What one needs to understand is that survival of stand alone airlines is possible
if they operate in strong source markets, thus offering them an adequate business
opportunity and have a strategic geographical positioning supported by modern
on-ground facilities to afford them hubbing opportunities. Further, the coffer
should be full enough to continuously invest on modernisation, fleet acquisition
and building brand value. Industry captains feel that aviation is now far too
controlled and restricted by nationalities vis a vis business needs. Hence the
success of alliances will need a far more open and liberal business environment
where airlines will be allowed to freely source capital and be able to fly to
any destination, charge fares that consumers are willing to pay and offer services
that allow them to deliver against promises. Till such a situation emerges,
local players will always have adequate business opportunities.

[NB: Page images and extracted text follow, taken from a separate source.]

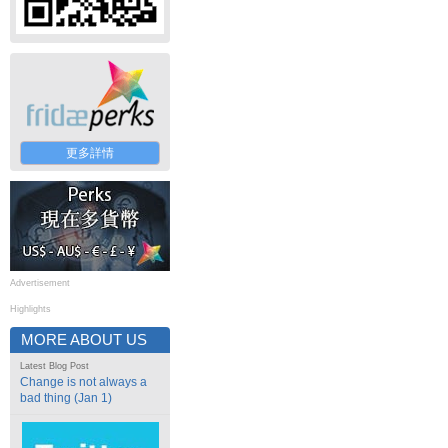
更多詳情
Advertisement
Highlights
MORE ABOUT US
Latest Blog Post
Change is not always a
bad thing (Jan 1)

Hence the most pertinent question arises as to what steps
need to be taken by Indian carriers to survive, given the fact that India is
an original market and not a transit base like Dubai and these are not really
cash rich? According to Gautam Chadha, MD, Tirun Marketing who has been part
of the aviation industry for long, "India's strength can only be derived
from a planned aviation infrastructure approach. It should combine the construction
of new facilities at Delhi and Mumbai which afford hubbing activities with the
immediate creation of one large airline by combining Air India with an existing
domestic carrier as well as forming a supporting tier that allows other Indian
carriers to fly anywhere with a transparent process of alocation of routes and
rights. A truly open global environment is unlikely to emerge in the near future.
So India must to use this time to create a very strong base, brand value and
operational expertise towards managing costs". Is anybody listening?